### Exercise:
Work through the data below and give the number of lines holding "Редакция", nothing more.

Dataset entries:
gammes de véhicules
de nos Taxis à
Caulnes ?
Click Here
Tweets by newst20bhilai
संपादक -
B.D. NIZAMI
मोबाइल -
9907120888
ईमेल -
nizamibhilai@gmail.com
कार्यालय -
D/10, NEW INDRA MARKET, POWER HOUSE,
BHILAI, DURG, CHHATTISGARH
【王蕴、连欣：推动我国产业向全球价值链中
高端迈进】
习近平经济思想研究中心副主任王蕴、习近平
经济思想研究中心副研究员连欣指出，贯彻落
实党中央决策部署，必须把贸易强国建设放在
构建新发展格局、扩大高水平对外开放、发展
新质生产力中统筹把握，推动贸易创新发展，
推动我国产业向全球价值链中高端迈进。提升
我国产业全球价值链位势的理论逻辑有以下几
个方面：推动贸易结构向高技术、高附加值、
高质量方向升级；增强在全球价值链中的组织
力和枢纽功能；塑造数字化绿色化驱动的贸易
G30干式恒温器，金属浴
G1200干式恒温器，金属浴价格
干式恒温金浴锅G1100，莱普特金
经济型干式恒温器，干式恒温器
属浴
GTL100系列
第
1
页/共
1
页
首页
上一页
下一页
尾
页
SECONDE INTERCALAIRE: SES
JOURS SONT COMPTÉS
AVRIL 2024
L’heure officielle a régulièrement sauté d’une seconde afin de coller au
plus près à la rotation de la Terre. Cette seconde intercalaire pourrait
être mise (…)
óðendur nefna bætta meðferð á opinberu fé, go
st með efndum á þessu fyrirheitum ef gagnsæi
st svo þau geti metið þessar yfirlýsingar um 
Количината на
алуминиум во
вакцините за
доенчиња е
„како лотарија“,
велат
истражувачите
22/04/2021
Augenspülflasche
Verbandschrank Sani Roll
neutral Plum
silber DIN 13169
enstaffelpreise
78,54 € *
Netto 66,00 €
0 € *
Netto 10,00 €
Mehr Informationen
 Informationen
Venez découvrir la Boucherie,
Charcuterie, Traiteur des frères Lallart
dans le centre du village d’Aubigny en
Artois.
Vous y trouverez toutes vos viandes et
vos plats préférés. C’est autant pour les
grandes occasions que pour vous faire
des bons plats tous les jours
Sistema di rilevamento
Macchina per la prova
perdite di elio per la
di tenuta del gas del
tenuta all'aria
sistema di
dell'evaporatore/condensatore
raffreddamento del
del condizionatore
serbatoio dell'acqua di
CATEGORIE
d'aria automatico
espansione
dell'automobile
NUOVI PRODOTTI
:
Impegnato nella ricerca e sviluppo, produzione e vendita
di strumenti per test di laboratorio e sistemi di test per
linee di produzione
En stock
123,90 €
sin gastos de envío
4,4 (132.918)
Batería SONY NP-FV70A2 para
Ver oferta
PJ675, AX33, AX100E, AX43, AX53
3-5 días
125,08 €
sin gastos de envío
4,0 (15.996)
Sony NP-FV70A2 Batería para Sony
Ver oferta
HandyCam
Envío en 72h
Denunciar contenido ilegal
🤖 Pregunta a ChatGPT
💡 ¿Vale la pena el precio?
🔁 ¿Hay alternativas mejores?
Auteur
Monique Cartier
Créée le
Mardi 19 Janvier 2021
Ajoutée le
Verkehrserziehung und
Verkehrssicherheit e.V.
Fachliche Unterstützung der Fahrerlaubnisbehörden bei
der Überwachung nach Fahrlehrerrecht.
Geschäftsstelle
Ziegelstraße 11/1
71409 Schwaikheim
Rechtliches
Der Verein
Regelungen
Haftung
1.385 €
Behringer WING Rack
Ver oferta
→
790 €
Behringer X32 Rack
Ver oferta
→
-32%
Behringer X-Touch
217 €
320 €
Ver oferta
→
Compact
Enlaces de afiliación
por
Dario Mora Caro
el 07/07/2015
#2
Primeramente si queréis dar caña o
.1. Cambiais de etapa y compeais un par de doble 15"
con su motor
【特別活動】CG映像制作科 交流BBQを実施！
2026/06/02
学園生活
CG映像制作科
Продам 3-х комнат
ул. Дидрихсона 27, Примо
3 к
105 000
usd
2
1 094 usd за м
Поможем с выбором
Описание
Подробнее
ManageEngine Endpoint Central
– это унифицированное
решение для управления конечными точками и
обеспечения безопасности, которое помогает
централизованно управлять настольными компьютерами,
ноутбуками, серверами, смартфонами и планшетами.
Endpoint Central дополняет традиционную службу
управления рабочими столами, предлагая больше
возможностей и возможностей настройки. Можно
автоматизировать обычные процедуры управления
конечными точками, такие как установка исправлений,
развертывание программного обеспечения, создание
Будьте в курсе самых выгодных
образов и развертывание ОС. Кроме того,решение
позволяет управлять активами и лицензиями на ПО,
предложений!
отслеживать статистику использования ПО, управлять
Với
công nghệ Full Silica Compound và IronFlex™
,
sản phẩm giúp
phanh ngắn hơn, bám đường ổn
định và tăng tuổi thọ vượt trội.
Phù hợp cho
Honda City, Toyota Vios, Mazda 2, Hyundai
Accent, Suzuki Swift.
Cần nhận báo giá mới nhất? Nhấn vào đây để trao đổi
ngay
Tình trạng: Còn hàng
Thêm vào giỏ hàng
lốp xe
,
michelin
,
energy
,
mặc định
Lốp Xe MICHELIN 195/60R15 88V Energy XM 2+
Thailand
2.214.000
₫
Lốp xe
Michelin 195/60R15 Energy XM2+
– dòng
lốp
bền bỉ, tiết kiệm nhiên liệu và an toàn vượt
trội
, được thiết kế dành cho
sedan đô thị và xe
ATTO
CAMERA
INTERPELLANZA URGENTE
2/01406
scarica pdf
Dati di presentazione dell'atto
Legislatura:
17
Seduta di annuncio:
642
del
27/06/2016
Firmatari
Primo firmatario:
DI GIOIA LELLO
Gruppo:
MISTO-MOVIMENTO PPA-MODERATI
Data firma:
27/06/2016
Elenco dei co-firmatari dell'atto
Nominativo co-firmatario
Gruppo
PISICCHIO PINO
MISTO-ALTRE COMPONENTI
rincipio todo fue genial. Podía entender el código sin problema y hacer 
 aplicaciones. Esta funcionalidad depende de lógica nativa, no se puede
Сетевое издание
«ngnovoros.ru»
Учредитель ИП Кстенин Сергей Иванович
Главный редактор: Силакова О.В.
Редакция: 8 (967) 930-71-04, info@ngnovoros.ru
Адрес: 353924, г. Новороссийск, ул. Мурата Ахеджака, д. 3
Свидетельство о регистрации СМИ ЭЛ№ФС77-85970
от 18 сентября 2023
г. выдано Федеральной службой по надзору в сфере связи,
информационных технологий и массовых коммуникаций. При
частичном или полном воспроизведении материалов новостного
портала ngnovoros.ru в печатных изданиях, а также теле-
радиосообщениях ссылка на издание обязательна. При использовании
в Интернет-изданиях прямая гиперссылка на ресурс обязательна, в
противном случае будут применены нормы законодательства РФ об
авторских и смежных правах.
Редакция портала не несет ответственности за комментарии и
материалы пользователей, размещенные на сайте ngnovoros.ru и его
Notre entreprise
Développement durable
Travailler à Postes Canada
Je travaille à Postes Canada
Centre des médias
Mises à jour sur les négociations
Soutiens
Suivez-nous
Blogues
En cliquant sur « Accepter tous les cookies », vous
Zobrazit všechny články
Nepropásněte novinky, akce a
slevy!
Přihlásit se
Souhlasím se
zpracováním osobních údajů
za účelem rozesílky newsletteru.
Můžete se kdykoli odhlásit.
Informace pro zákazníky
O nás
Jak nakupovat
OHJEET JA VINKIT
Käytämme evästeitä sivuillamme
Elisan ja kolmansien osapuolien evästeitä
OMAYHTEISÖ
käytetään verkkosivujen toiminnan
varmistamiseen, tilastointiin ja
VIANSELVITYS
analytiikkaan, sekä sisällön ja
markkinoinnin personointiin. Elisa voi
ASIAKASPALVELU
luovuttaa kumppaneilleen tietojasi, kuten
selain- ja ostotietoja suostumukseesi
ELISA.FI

### Exercise result:
2